OPEC split fuels speculation that oil prices will fall soon

Now that OPEC has failed to agree on production quotas, an early drop in the price of oil is even more likely than before, according to a number of sources in touch with Gulf oil states.

''I'm not talking about next spring, when demand for oil traditionally falls, '' an industry source said.''I'm talking about January or February.

''The official price ($34 a barrel for Arabian light crude) simply cannot be sustained now.''

''Yes, that's right,'' affirmed a source close to fierce OPEC maneuvering going on in the wake of the inconclusive ministerial meeting in Vienna Dec. 19 and 20.

''There is a broad feeling among a number of OPEC states that the price is simply too high, given slack demand and world recession.

''The only way the price can be held at $34 is for the 13 OPEC states to cut production sharply.''

Iran, Libya, and Venezuela made it clear in Vienna that they will continue to pump and to sell as much as they can. It is Iran's refusal to accept a low quota that has helped to create the current impasse within OPEC.

Another source close to Saudi thinking agreed. ''I see a price cut in a very short time now,'' he said. ''A matter of weeks, not months.''

Whether the world banking system will find itself in a new crisis, with less money to lend to even more desperate third-world debtors, depends on how far the price eventually falls, and how quickly.

OPEC's market monitoring committee is to meet in Indonesia in early February to try to fix quotas. The only agreement in Vienna was to peg overall OPEC production at 18.5 million barrels per day for next year, 1 million bbl/d above the current quota.

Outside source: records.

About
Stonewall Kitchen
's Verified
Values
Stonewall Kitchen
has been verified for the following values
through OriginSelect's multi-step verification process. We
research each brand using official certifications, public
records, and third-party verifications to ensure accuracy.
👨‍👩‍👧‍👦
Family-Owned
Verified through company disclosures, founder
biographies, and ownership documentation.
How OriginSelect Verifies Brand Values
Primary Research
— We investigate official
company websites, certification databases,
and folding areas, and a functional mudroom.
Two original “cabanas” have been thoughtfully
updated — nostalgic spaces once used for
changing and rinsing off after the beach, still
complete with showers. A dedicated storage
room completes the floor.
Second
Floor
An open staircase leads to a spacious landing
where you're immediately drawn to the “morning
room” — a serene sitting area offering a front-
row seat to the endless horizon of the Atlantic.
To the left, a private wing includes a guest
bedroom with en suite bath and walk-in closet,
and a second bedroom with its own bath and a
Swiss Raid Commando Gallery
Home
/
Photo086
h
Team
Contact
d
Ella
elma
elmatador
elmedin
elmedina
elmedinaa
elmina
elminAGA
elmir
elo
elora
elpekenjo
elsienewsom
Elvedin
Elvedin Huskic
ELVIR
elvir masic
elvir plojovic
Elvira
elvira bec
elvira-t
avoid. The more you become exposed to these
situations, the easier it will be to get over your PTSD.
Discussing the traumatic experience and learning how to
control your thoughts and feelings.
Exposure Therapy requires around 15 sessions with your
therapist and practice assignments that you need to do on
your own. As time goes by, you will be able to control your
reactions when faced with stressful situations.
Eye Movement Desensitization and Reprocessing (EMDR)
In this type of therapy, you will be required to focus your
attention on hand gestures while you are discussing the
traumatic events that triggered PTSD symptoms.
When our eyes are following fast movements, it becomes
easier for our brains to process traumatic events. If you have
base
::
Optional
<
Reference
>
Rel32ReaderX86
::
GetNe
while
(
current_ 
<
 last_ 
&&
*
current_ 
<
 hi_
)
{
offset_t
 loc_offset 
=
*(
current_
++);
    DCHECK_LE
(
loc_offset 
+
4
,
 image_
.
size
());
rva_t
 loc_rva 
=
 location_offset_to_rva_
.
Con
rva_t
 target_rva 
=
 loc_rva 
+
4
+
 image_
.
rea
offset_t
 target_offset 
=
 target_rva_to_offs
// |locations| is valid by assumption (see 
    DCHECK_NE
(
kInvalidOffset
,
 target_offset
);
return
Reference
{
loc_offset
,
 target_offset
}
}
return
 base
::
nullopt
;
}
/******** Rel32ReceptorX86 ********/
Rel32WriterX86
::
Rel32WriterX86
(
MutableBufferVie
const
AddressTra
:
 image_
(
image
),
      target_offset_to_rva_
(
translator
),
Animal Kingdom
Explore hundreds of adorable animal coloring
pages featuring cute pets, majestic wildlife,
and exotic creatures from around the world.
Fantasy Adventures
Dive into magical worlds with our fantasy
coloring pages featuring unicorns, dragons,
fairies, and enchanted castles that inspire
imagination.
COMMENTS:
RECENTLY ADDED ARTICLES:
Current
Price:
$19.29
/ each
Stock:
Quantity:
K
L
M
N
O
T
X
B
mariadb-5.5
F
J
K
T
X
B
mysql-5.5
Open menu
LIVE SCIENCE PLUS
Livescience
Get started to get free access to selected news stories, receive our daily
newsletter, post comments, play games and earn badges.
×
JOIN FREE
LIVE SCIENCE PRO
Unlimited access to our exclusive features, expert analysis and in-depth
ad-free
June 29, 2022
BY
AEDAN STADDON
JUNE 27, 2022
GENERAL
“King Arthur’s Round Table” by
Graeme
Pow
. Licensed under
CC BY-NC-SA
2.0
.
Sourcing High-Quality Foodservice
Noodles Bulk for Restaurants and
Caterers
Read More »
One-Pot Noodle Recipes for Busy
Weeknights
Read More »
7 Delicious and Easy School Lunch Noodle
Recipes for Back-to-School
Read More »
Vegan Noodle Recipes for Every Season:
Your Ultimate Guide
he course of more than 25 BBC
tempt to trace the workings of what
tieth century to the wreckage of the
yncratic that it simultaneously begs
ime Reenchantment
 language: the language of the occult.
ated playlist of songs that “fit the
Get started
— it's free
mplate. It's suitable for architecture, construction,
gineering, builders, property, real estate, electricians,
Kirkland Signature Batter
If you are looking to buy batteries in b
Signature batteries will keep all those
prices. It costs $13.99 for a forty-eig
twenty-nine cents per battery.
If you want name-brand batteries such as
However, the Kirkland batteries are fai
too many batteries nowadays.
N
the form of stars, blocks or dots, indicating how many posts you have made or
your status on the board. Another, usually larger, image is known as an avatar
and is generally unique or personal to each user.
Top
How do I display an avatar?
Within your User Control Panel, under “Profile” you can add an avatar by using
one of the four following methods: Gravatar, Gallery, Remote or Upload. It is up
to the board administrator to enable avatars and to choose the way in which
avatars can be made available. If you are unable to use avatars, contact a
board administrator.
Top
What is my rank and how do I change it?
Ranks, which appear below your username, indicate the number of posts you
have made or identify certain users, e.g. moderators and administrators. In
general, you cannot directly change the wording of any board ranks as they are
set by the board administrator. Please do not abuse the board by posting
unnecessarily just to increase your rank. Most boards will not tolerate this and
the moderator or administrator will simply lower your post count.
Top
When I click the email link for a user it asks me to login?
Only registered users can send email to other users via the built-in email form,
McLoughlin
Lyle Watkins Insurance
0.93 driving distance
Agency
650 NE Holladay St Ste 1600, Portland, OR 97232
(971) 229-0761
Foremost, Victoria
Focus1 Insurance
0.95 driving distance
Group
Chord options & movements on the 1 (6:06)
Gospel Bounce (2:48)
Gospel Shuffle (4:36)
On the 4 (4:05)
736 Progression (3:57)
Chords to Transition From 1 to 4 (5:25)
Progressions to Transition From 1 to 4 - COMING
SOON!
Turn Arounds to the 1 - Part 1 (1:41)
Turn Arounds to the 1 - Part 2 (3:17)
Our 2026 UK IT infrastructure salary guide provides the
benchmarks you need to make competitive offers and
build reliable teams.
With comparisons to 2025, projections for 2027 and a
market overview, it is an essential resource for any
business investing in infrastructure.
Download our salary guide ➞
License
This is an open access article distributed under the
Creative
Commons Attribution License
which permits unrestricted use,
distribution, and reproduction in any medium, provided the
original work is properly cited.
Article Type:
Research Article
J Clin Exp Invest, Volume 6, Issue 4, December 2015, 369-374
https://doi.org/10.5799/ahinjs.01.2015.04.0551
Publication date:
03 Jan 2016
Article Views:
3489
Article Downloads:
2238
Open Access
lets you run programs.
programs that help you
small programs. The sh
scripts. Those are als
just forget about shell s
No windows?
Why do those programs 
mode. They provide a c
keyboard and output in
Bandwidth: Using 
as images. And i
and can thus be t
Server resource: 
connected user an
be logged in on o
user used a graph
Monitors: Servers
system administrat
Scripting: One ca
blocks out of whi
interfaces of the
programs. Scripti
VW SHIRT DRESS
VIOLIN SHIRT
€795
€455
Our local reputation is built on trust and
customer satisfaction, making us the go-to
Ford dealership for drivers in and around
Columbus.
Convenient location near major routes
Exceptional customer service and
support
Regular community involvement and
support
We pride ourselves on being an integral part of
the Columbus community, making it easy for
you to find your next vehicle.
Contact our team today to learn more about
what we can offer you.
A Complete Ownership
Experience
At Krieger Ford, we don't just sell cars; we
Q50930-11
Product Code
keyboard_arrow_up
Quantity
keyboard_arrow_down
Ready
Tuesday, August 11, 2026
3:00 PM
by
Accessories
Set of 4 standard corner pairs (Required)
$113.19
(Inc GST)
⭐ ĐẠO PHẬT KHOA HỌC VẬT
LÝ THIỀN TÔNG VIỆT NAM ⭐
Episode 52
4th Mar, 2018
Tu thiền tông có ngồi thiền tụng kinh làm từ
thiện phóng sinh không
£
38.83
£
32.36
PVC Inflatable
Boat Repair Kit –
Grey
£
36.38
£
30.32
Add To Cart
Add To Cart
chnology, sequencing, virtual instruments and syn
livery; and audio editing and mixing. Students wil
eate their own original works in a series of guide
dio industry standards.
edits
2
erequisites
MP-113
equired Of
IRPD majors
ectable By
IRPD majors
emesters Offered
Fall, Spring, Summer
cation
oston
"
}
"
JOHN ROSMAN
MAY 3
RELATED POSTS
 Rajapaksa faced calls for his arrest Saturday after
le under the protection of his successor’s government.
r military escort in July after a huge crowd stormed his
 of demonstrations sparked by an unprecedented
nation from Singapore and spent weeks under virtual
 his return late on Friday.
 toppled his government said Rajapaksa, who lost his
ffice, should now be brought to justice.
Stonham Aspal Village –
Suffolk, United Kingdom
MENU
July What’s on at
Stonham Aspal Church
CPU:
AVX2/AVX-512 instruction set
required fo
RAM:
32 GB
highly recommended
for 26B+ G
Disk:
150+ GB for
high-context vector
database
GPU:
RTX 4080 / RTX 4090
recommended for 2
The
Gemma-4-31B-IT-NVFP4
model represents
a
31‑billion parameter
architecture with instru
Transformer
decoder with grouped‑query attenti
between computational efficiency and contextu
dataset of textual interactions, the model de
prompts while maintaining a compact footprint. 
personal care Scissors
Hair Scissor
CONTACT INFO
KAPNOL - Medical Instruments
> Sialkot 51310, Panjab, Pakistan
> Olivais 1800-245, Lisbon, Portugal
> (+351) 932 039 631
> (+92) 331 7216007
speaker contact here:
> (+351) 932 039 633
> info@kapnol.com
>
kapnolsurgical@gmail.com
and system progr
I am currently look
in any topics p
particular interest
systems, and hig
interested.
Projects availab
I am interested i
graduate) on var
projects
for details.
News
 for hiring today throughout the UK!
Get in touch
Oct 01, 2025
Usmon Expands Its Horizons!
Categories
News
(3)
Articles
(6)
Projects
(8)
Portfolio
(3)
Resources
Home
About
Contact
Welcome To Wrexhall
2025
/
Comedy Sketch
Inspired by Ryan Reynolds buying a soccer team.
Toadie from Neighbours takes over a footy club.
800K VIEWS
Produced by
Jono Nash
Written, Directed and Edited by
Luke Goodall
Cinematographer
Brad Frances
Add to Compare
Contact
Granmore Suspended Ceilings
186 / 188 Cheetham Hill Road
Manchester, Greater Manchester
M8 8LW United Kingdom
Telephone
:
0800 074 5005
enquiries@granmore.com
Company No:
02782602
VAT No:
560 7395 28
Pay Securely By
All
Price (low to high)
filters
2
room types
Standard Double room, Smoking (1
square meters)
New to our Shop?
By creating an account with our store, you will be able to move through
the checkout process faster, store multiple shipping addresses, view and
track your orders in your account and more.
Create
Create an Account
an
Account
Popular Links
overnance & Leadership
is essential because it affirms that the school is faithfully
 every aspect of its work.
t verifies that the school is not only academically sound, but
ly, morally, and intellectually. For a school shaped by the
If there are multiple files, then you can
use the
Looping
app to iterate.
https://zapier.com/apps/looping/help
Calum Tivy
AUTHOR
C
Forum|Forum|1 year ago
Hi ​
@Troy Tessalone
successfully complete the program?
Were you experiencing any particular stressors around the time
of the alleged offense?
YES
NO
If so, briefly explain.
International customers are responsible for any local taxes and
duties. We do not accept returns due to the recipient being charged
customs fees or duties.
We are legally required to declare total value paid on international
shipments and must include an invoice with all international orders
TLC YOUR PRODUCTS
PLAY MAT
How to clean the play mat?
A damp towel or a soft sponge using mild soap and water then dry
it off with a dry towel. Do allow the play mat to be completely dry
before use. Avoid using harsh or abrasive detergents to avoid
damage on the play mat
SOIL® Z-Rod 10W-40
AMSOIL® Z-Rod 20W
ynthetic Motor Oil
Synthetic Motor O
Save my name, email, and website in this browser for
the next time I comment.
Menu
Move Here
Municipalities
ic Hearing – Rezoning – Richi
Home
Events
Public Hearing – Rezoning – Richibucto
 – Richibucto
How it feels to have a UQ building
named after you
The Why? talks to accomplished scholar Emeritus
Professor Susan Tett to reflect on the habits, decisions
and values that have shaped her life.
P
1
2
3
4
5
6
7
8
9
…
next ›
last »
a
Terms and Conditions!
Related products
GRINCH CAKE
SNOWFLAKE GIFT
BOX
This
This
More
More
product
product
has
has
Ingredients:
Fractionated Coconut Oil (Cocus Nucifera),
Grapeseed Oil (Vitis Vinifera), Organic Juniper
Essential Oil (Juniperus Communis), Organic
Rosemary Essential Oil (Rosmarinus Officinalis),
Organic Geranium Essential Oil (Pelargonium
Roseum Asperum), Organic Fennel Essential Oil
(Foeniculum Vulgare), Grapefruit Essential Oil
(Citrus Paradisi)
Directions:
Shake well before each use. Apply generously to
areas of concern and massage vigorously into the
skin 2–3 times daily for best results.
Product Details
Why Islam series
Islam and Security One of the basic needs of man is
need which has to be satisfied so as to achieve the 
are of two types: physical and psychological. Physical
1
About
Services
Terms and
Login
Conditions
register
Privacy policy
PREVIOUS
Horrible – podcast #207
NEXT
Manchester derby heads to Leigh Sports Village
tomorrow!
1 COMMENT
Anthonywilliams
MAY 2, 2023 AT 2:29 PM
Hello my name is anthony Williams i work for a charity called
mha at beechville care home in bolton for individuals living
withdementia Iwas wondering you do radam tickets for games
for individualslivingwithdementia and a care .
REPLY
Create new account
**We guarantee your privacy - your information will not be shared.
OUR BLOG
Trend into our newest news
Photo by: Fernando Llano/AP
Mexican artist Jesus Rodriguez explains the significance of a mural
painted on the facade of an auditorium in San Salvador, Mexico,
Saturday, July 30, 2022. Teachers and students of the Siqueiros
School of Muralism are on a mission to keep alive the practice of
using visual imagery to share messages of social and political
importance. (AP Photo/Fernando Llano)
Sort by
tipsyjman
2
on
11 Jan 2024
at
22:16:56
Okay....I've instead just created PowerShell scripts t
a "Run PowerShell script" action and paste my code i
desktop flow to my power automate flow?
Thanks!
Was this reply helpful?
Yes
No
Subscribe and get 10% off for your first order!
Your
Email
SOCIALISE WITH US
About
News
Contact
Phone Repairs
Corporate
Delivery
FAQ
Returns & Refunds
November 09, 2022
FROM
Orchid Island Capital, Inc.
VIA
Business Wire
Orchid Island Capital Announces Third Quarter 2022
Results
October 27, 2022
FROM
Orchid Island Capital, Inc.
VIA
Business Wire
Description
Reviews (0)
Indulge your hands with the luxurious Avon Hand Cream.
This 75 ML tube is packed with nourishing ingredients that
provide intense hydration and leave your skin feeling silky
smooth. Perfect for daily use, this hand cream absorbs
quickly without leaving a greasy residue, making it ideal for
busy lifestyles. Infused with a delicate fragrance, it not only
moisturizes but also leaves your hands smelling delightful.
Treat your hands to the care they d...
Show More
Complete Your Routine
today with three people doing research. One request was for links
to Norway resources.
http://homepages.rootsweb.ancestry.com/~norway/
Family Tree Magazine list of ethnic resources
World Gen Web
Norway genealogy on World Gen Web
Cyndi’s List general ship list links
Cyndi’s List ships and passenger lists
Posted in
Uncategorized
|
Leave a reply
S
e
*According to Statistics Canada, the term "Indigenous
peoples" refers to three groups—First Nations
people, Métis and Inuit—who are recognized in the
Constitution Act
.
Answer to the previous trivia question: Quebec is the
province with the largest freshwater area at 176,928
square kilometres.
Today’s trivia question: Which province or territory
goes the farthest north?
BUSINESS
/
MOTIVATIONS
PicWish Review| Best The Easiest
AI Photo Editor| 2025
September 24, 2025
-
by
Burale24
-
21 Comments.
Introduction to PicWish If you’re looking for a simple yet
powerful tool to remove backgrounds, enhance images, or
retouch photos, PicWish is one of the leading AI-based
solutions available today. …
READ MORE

The existing quota is widely flouted, however. Actual OPEC production today is around 19.8 million bbl/d.

Pro-OPEC analysts are pessimistic about next year. They agree with OPEC ministers who stress in private that the $34 price is very vulnerable now. Both Iran (fighting Iraq) and Libya say they need money urgently.

Iran's position, sources say, is that it wants its quota to be at least 3.2 million bbl/d, almost three times the quota assigned to it last March (1.2 million bbl/d). Iran also wants Saudi Arabia to keep the official price high, so Iranian discounts will appear more attractive.

One of OPEC's central crises is the clash between Iranian and Saudi positions. Sources say Saudi Oil Minister Ahmad Zaki Yamani is prepared to bring down the official price by as much as $4 a barrel.

''Much will depend,'' writes the energy editor of the London Financial Times, Ray Dafter, ''on the organization's ability to fix and enforce production quotas for each of its 13 members.''

But OPEC sources are pessimistic.

World demand is expected to stay low throughout next year because of economic recession and widespread conservation and substitution measures begun when OPEC prices first jumped nine years ago.

Non-OPEC states are now supplying more than half this demand. OPEC itself will lose money this year for the first time in two decades. Its members' demand for imports from the 24 major industrial countries belonging to the OECD (Organization for Economic Cooperation and Development) is to drop sharply in 1983, according to the OECD half-yearly forecast just issued in Paris.

Even one piece of good news for OPEC Dec. 23 was shadowed by the overall pessimism within the organization. The news was that a leading non-OPEC producer , Britain, has pegged the price of North Sea oil at $33.50 per barrel until the end of March.

OPEC had feared that a North Sea oil cut would have forced African producers of similar quality crude to drop their prices, and a general price war would have begun. Britain needs every penny of North Sea oil income it can get to support an economy still in the depths of recession.

Nonetheless, sources agreed Iran will keep on leading the way to big discounts. Iranian oil now sells on spot markets for as little as $26 a barrel.

In London, traders appear convinced that lower discounts are inevitable. Spot prices slid downward just before the Christmas break. North Sea (''forties'') crude was selling at more than $2.50 below the official price, at between $30.80 and $31 a barrel.

Meanwhile, sources say attitudes toward lower oil prices outside OPEC are mixed.

France, working hard to build up nuclear power, does not want to see oil prices too low, or its nuclear plants will become uneconomic. Heavy importers, such as Japan and West Germany, want a price cut.

But Israel is pressing the United States to try to keep prices up. Israel is said to fear that much lower oil prices will help Arabs in the long run by wrecking Western efforts to conserve energy and use non-oil sources.